The only other scientist quoted, appears to have a much higher level of scientific credibility and qualifications….:
But Ian MacDonald, a professor of oceanography at Florida State University, warned that even 25 per cent of the oil from the BP spill was five times the amount of oil lost in the 1989 Exxon Valdez disaster.
He said: 'An enormous amount of oil is now buried and we know from previous spills that this buried material can persist for decades."
So there you have it. Two scientists were quoted. The first one appears to be a subpar scientist with a part time teaching job, and whose quotes are all over the map. He suggests fish stock will rebound on the one hand, and then on the other hand he says we don’t know what “the effect of the toxicity of the oil on the larval stage of the fish”. He’s all over the map bro, and in scientific circles this is regarded as arm-waving, speculating, and flailing.

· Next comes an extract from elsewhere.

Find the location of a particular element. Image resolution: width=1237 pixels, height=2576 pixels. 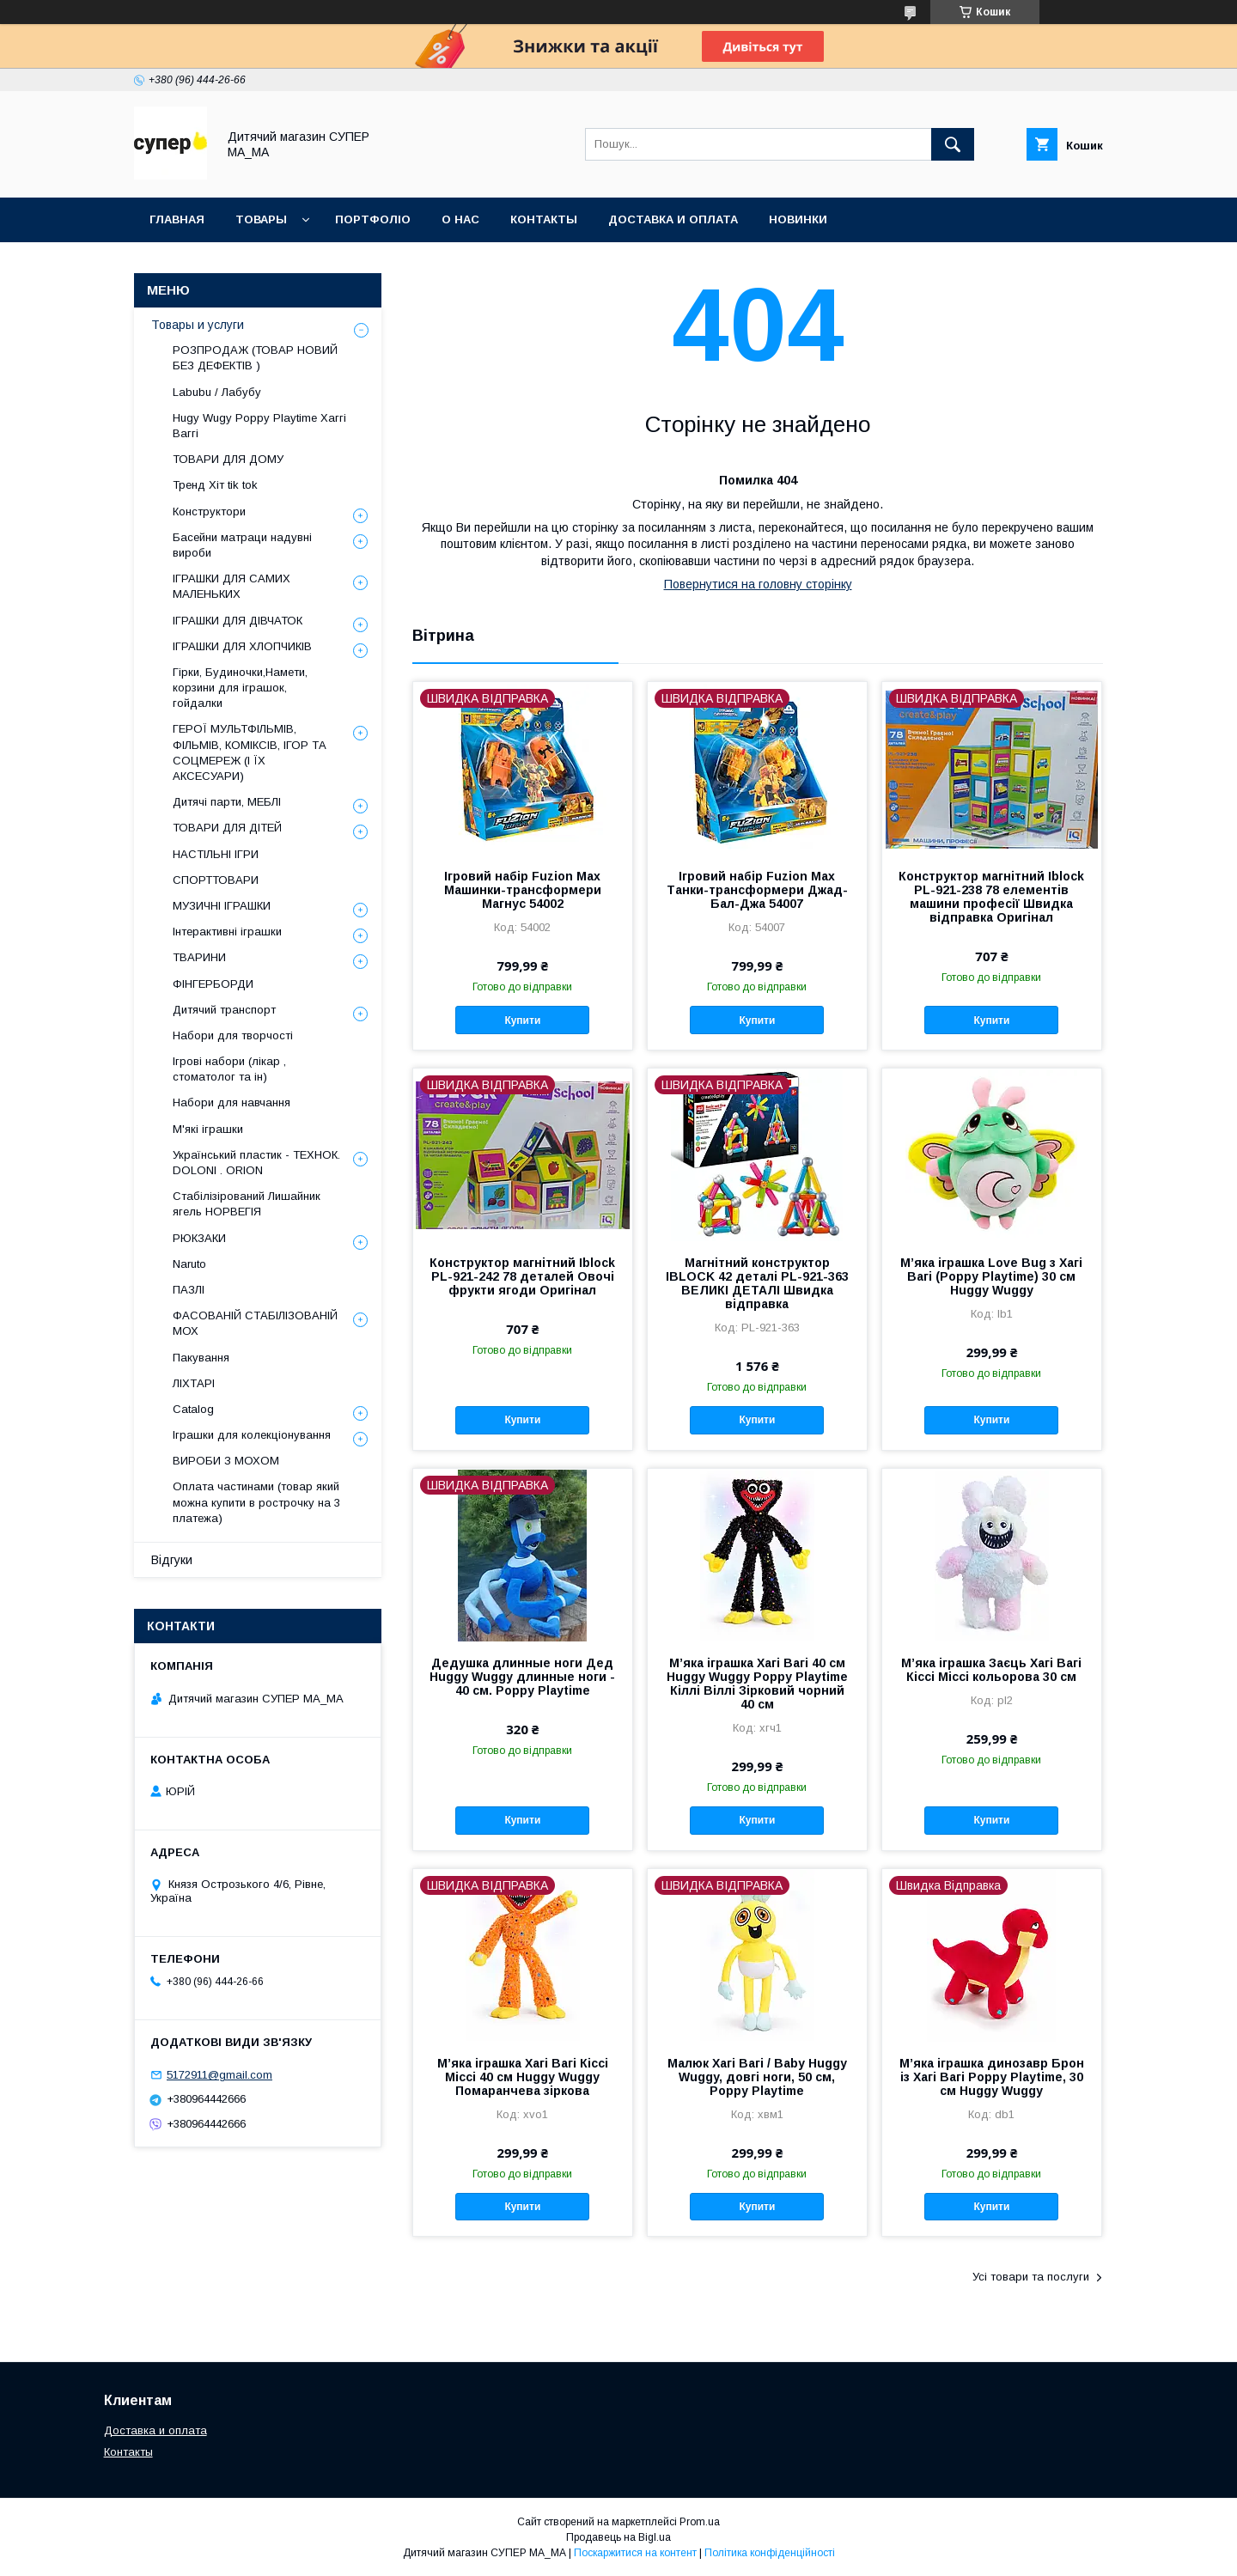

Labubu / Лабубу is located at coordinates (217, 392).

The other – and evidently more qualified scientist – is much more consistent and cautious: he says there’s a crap load of buried oil and suggests that we don’t know what that’s going to do over the long term.
Bingo.
The science of long-term assessment of the fate, transport, and toxicity or residual oil from large spills is in its infancy. We are data-limited, there hasn’t been a lot of long-term robust monitoring of the ecological effects, and we’re going to have to study this and monitor this spill over the long haul. That’s what I’ve said before, and now what I’m saying is even backed up by the NOAA report that’s reference in this article. Anyone who makes claims couched in a veneer of absolute certainty about the long term ecological effects of massive oil spills is just guessing and asserting. You don't have any robust and extensive data to make those claims.

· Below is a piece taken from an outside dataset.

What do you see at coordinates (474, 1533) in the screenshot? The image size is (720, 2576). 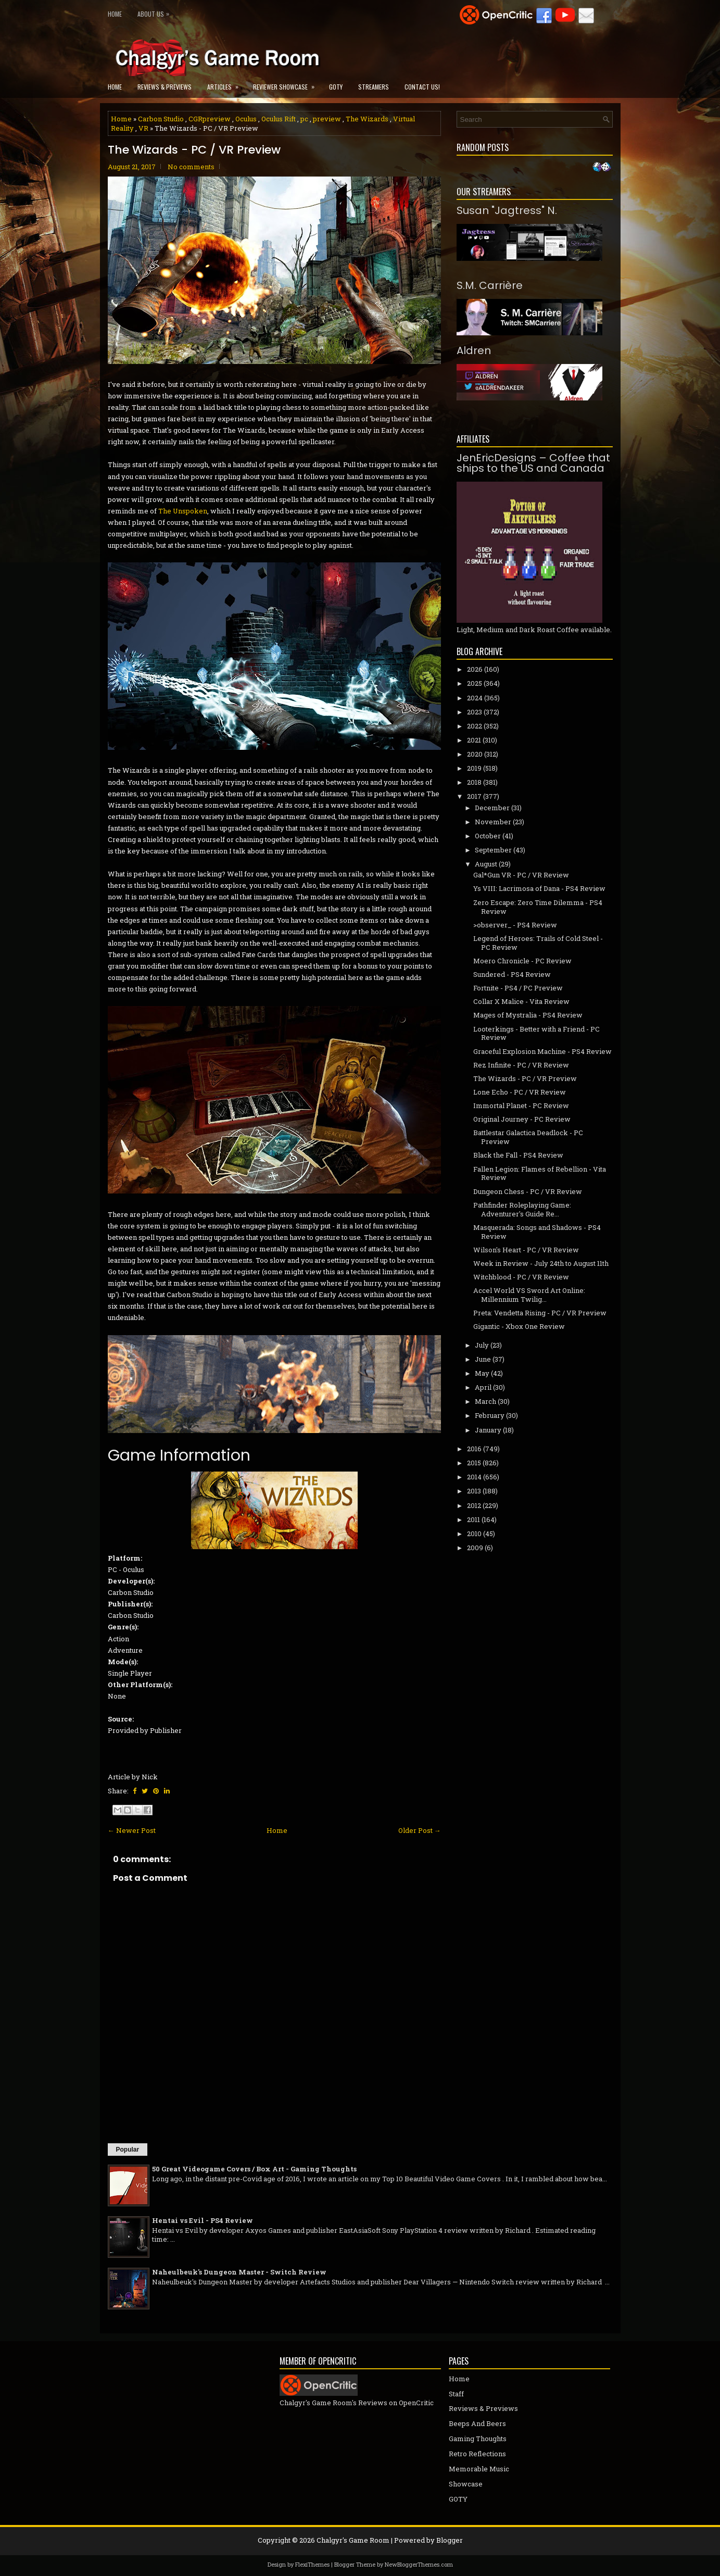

We don’t know yet how much money fisherman lost, we don’t know how many endangered sea turtles were killed, and we are mostly in uncharted waters with regard to the long term toxicological affects of a spill of this magnitude.
Will I be stoked if ultimately, it is determined that there was very little impact? Absolutely.
Will you see me running around the board crowing that Obama’s aggressive federal response was a success; or alternatively that this was “Obama’s Katrina!”.
Nope. I’ll leave that to hyper-partisans and hyper party-loyalists.
I don’t know why some dudes hate science, or have a misguided allegiance to nationalism and faux patriotic loyalty to some corporation. I’d be just as pissed off about the spill if it was Chevron or Texaco. And myself, and ever liberal on this board has been ubiquitous in our criticism of the American corporate empire. Oddly, I’m beginning to get the impression that a lot of Brits are highly nationalist, and loathe to criticize anything British – at least on message boards. But, I could be wrong about that – it wouldn’t be the first time I was wrong.